One of the big deals in the Law of Moses was that certain animals were considered unclean, and were not to be eaten.
This included certain insects.
Now I don’t know about you, but I’ve never been a fan of eating insects of any kind, whether they’d be considered clean or unclean, you know what I mean?
Last summer, my daughter, Olivia, and I were on our father/daughter trip to Minnesota, to catch the Minnesota Zoo and a couple Twins games.
We stopped at a little town to have a picnic lunch.

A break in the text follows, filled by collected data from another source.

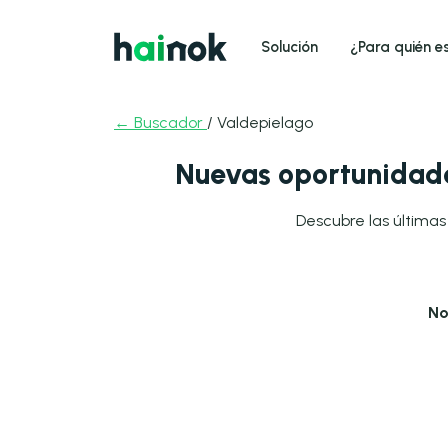
Solución
¿Para quién e
← Buscador
/ Valdepielago
Nuevas oportunidade
Descubre las últimas
No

I think the town we stopped at was called Olivia, wasn’t it, Baby Girl?
Anyway, here we are, minding my own business, eating our bologna sandwiches when I look down at my sandwich and see half a wasp right where I had just taken a bite.
Man, you can bet that I was spitting and sputtering like maybe never before.
Olivia thought it was funny – and she still does… (And I don’t know if wasps are clean or not)
Anyway, the point here is that certain animals and insects were unclean, including gnats.
And so, because they wanted to make sure they didn’t accidentally ingest a gnat, would strain their drinks through a cloth.
That just kinda makes sense, especially if you’re not a big fan of eating bugs.
These guys were meticulous about the details of ceremonial cleanliness (symbolized by the gnat), but they had lost their perspective on the matters of justice, mercy, and faithfulness (symbolized by the camel).
And Jesus uses that as an object lesson about what really matters in the kingdom of God.
As the Pharisees took great care of the smallest details in order to remain pure, they had become unclean in the most important areas. They were ceremonially clean on the outside, but they had corrupt hearts. (LACNTC)
They had lost sight that the real purpose of their responsibilities to God is to bring about righteousness in this world, not simply perpetuate religious activity and burdens.
This may be the clearest example of the kind of hypocrisy that demonstrates inconsistency in their personal behavior. They display partial obedience alongside of partial obedience.
Now before we get into what I want us to focus on for the rest of the message, I want to point out something from this passage.
Look back to the phrase in verse 23 where He says –
You should have practiced the latter, without neglecting the former.
In other words, Go ahead and tithe your spices and such, since the laws of the Pharisees say you should, but don’t neglect these other things. It’s not ‘either/or;’ do them both.
He’s saying, “While you’re doing these things, make sure you don’t lose the right perspective on the kingdom.”
“Do what you’re supposed to do in the small areas. But don’t sacrifice the big picture to focus on the small stuff.”